Tesla CEO Elon Musk told Bloomberg that he “would not be surprised” if the two companies entered another partnership two or three years from now. While Tesla and Toyota have no set plans, Musk envisions a project larger than the RAV4 EV.
That’s quite optimistic, considering the results of the first Tesla-Toyota team-up.
Toyota only managed to shift around 2,000 RAV EV electric crossovers in its two years on sale. That’s partly due to the limited scope of sales. The RAV4 EV was only sold in California, largely to comply with the state’s zero-emission vehicle mandate.
However, reports say there were also conflicts between Tesla and Toyota engineers, and the companies have grown apart since the RAV4 EV was launched in 2012.
Toyota has essentially abandoned battery-electric cars for hydrogen fuel cells, a technology Musk has continually mocked.
While other carmakers are increasing electrification, Toyota is also holding fast to non-plug-in hybrids.

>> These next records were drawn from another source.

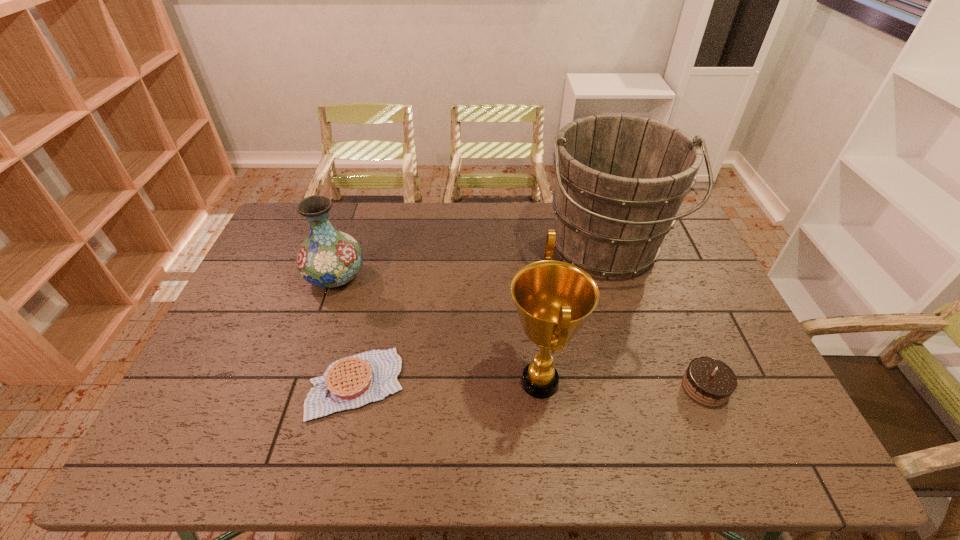 Locate an element on the screen. The width and height of the screenshot is (960, 540). bucket is located at coordinates (620, 180).

Identify the location of award. (553, 299).

This screenshot has width=960, height=540. I want to click on the third tallest object, so click(328, 258).

Locate an element on the screen. the second shortest object is located at coordinates (708, 381).

In order to click on pie in this screenshot , I will do `click(351, 382)`.

In order to click on blank area located on the handle side of the bucket in this screenshot , I will do `click(642, 370)`.

Find the location of a particular element. Image resolution: width=960 pixels, height=540 pixels. vacant space located 0.350m on the front view with handles of the award is located at coordinates (372, 382).

The width and height of the screenshot is (960, 540). What are the coordinates of `vacant region located 0.290m on the front view with handles of the award` in the screenshot? It's located at (395, 382).

This screenshot has width=960, height=540. Find the location of `vacant space located 0.240m on the front view with handles of the award`. vacant space located 0.240m on the front view with handles of the award is located at coordinates (413, 382).

The image size is (960, 540). In order to click on vacant region located 0.150m on the right of the third tallest object in this screenshot , I will do `click(412, 277)`. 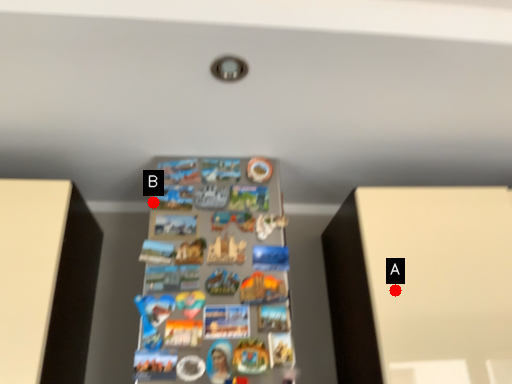 Question: Two points are circled on the image, labeled by A and B beside each circle. Which point appears closest to the camera in this image?

Choices:
 (A) A is closer
 (B) B is closer

Answer: (A) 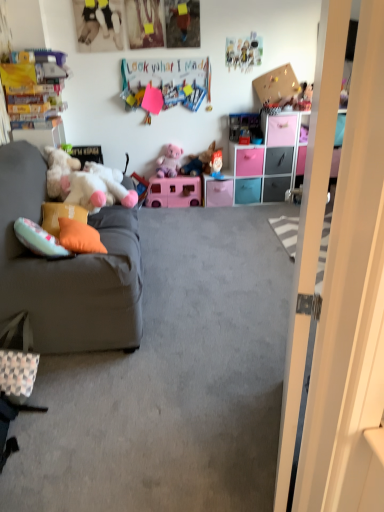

With “Father of the Prius” Takeshi Uchiyamada installed as chairman of the board, that strategy probably won’t change anytime soon.
Tesla, meanwhile, is in the midst of tripling its lineup with the Model X crossover and Model III sedan, as well as building a huge “Gigafactory” in Nevada to supply that smaller sedan with batteries.
Still, it wouldn’t be prudent to completely rule out another Tesla-Toyota collaboration, as both companies understand the value of a good partnership.
In addition to developing the RAV4 EV’s powertrain, Tesla did similar work for the 2014 Mercedes-Benz B-Class Electric Drive.
Toyota, meanwhile, worked with Subaru to get the Scion FR-S into showrooms, and it’s currently collaborating with BMW on a sports car project that could yield a new Supra, and a sportier replacement for today’s BMW Z4.